■ **Prompt**
Report the lines of the data below that contain the string "Sleeve".

■ **Data for review**

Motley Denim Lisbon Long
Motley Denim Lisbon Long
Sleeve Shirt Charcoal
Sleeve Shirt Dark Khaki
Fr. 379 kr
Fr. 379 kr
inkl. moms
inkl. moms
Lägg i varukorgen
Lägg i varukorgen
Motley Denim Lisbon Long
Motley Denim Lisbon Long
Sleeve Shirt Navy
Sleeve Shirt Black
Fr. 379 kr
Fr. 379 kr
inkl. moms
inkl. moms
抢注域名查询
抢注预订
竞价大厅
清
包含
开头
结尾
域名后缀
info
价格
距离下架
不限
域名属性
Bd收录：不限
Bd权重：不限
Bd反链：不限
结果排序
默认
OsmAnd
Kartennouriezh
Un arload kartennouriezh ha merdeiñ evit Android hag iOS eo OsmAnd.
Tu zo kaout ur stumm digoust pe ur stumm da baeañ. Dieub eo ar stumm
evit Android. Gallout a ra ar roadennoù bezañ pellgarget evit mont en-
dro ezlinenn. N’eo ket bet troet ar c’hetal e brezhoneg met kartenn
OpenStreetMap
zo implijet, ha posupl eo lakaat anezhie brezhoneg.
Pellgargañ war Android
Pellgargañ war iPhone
...
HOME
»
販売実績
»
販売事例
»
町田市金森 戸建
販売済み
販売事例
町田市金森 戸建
--
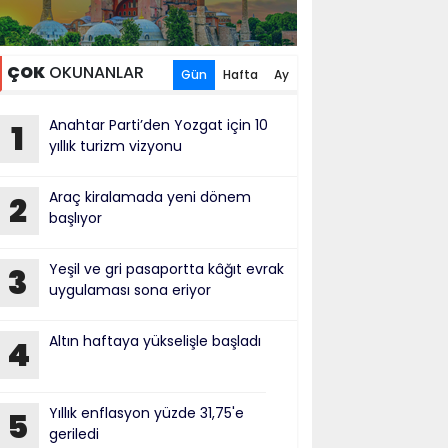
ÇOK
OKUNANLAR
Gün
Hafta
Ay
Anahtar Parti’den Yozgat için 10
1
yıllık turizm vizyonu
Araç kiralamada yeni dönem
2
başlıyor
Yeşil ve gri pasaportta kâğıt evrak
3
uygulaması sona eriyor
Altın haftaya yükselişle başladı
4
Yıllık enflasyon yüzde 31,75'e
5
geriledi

■ **Problem solution**
Sleeve Shirt Charcoal
Sleeve Shirt Dark Khaki
Sleeve Shirt Navy
Sleeve Shirt Black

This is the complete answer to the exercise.